JoAnn Lee carries a folder with pictures of her daughter. Candance Reed with a red shirt and pigtails posing with her second-grade class in Lorain, Ohio. Candance at her senior prom at Anacostia High School. Candance visiting Las Vegas. Candance posing with her dog Sampson.
And there’s the final picture, taken Friday. Candance Reed, dead at age 40, lying on a gurney in the D.C. morgue, a blue blanket pulled back to expose her face, her eyes closed, bruises visible on her cheek, chin and lips. Hidden from view are the stab wounds to her chest.
The 66-year-old Lee flew in from Ohio to claim the body of her daughter, killed early Friday outside the Macombo Lounge strip club in 16th Street Heights. Lee often took the morbid picture out during an interview with a small group of relatives. “I want to see my baby,” she explained.
“I can’t believe she died this way,” Lee said. “She was a good girl. No one deserves what happened to her. God gives life. God takes it away. Not us.” Of the D.C. police, Lee said: “I just hope they do their job well. I want to see justice.”
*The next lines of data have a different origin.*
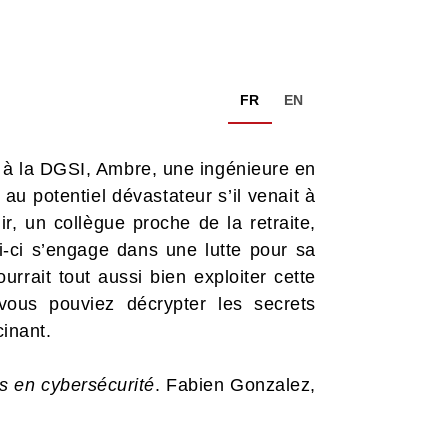
FR
EN
à la DGSI, Ambre, une ingénieure en
au potentiel dévastateur s’il venait à
, un collègue proche de la retraite,
i-ci s’engage dans une lutte pour sa
rrait tout aussi bien exploiter cette
vous pouviez décrypter les secrets
cinant.
s en cybersécurité
. Fabien Gonzalez,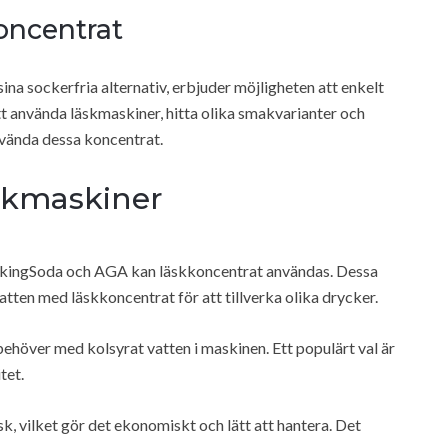
oncentrat
na sockerfria alternativ, erbjuder möjligheten att enkelt
 använda läskmaskiner, hitta olika smakvarianter och
nvända dessa koncentrat.
skmaskiner
ikingSoda och AGA kan läskkoncentrat användas. Dessa
atten med läskkoncentrat för att tillverka olika drycker.
höver med kolsyrat vatten i maskinen. Ett populärt val är
tet.
äsk, vilket gör det ekonomiskt och lätt att hantera. Det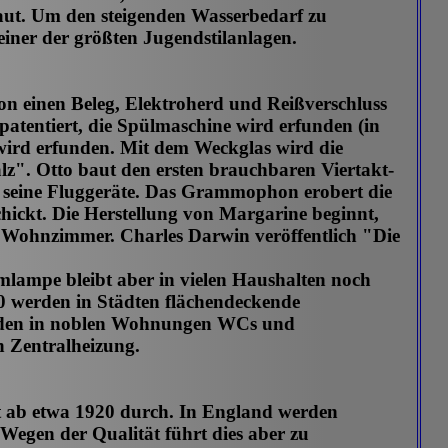
aut. Um den steigenden Wasserbedarf zu
iner der größten Jugendstilanlagen.
ion einen Beleg, Elektroherd und Reißverschluss
patentiert, die Spülmaschine wird erfunden (in
 wird erfunden. Mit dem Weckglas wird die
lz". Otto baut den ersten brauchbaren Viertakt-
ut seine Fluggeräte. Das Grammophon erobert die
chickt. Die Herstellung von Margarine beginnt,
ie Wohnzimmer. Charles Darwin veröffentlich "Die
eumlampe bleibt aber in vielen Haushalten noch
70 werden in Städten flächendeckende
erden in noblen Wohnungen WCs und
n Zentralheizung.
erst ab etwa 1920 durch. In England werden
egen der Qualität führt dies aber zu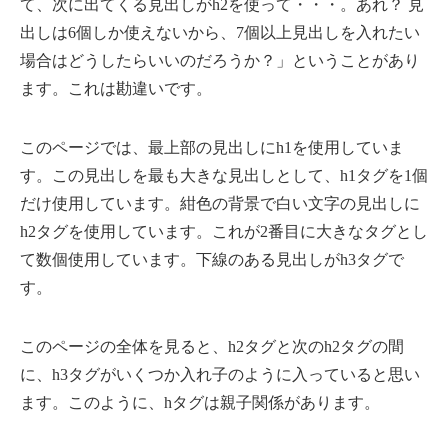
て、次に出てくる見出しがh2を使って・・・。あれ？ 見
出しは6個しか使えないから、7個以上見出しを入れたい
場合はどうしたらいいのだろうか？」ということがあり
ます。これは勘違いです。
このページでは、最上部の見出しにh1を使用していま
す。この見出しを最も大きな見出しとして、h1タグを1個
だけ使用しています。紺色の背景で白い文字の見出しに
h2タグを使用しています。これが2番目に大きなタグとし
て数個使用しています。下線のある見出しがh3タグで
す。
このページの全体を見ると、h2タグと次のh2タグの間
に、h3タグがいくつか入れ子のように入っていると思い
ます。このように、hタグは親子関係があります。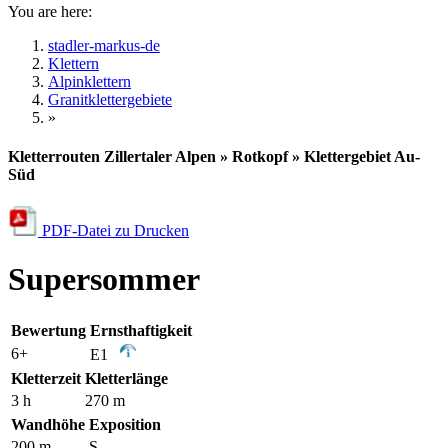
You are here:
stadler-markus-de
Klettern
Alpinklettern
Granitklettergebiete
»
Kletterrouten Zillertaler Alpen » Rotkopf » Klettergebiet Au-
Süd
PDF-Datei zu Drucken
Supersommer
Bewertung
Ernsthaftigkeit
6+
E1
Kletterzeit
Kletterlänge
3 h
270 m
Wandhöhe
Exposition
200 m
S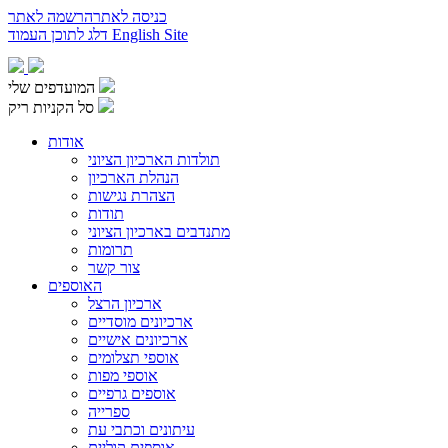
כניסה לאתר
הרשמה לאתר
English Site
דלג לתוכן העמוד
המועדפים שלי
סל הקניות ריק
אודות
תולדות הארכיון הציוני
הנהלת הארכיון
הצהרת נגישות
תודות
מתנדבים בארכיון הציוני
תרומות
צור קשר
האוספים
ארכיון הרצל
ארכיונים מוסדיים
ארכיונים אישיים
אוספי תצלומים
אוספי מפות
אוספים גרפיים
ספרייה
עיתונים וכתבי עת
אוספים קוליים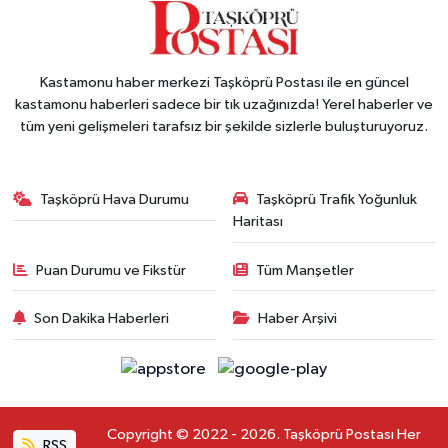
Kastamonu haber merkezi Taşköprü Postası ile en güncel
kastamonu haberleri sadece bir tık uzağınızda! Yerel haberler ve
tüm yeni gelişmeleri tarafsız bir şekilde sizlerle buluşturuyoruz.
Taşköprü Hava Durumu
Taşköprü Trafik Yoğunluk
Haritası
Puan Durumu ve Fikstür
Tüm Manşetler
Son Dakika Haberleri
Haber Arşivi
Copyright © 2022 - 2026. Taşköprü Postası Her
RSS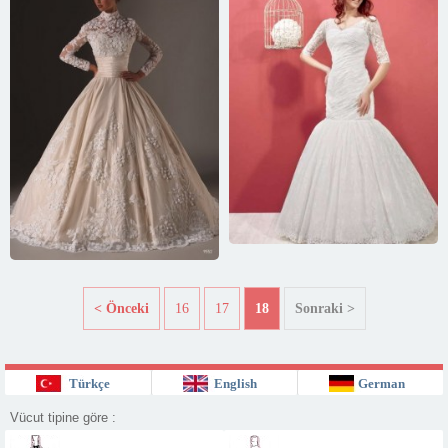
< Önceki
16
17
18
Sonraki >
Türkçe
English
German
Vücut tipine göre :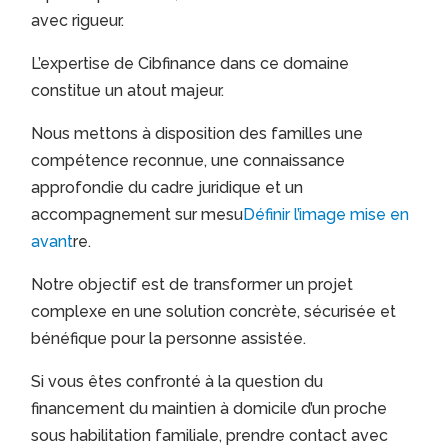
avec rigueur.
L’expertise de Cibfinance dans ce domaine
constitue un atout majeur.
Nous mettons à disposition des familles une
compétence reconnue, une connaissance
approfondie du cadre juridique et un
accompagnement sur mesu
Définir l’image mise en
avant
re.
Notre objectif est de transformer un projet
complexe en une solution concrète, sécurisée et
bénéfique pour la personne assistée.
Si vous êtes confronté à la question du
financement du maintien à domicile d’un proche
sous habilitation familiale, prendre contact avec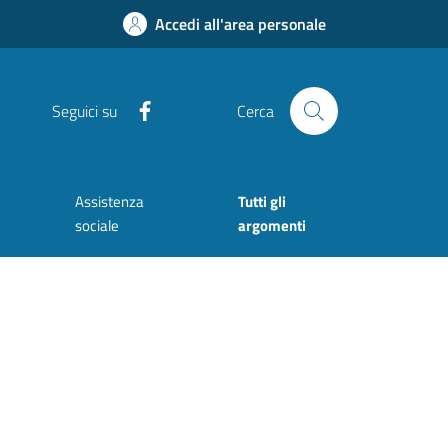
Accedi all'area personale
Facebook
Seguici su
Cerca
Assistenza
Tutti gli
sociale
argomenti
The family is planning a service this weekend at Greater Morning Star Apostolic Church in Largo. They want to bury her in Ohio, but Lee said they don’t have enough money to move her daughter’s body. They’ve set up a fund for donations through Bank of America.
Authorities said Lee was stabbed outside the club in the 5300 block of Georgia Avenue NW after a dispute.
It is not clear whether she was involved. She had gone there with a friend for a private birthday party.
Reed’s death was the first of two killings outside nightclubs in the past week. Early Monday, a Silver Spring man was fatally stabbed near Midtown Partyplex in Dupont Circle.
On Wednesday, Reed’s mother, sister and brother gathered to share stories of their loved one. They were angry with a man who told the news media last week that he was her boyfriend; they said she did not have a boyfriend. Meanwhile, others had gone on television claiming to be related.
Reed’s family said she was too trusting, willing to take in strangers to her apartment and quickly forgiving disloyalties. She had a small circle of friends, Lee said, but could easily be taken advantage of. She grew up in Lorain, 30 miles from Cleveland, but moved to the District as a teenager. She played the violin and graduated in 1992 from Anacostia High School, where she ran track. After that, she held various jobs, including as an airline ticket agent and bartender.
Most recently, she was taking classes in information technology.
Reed lived in Northwest Washington but traveled back to Ohio, most recently spending a month with her mother and other relatives. Hours before she died, she called her mom, who said she sounded as if she was crying. Reed told her she wasn’t, and her mother promised to call her back later.
Lee said she tried early Friday. “I didn’t get an answer,” the mother said. “I couldn’t get an answer because she couldn’t answer me.” A few hours later, her phone rang and she learned her youngest daughter was dead.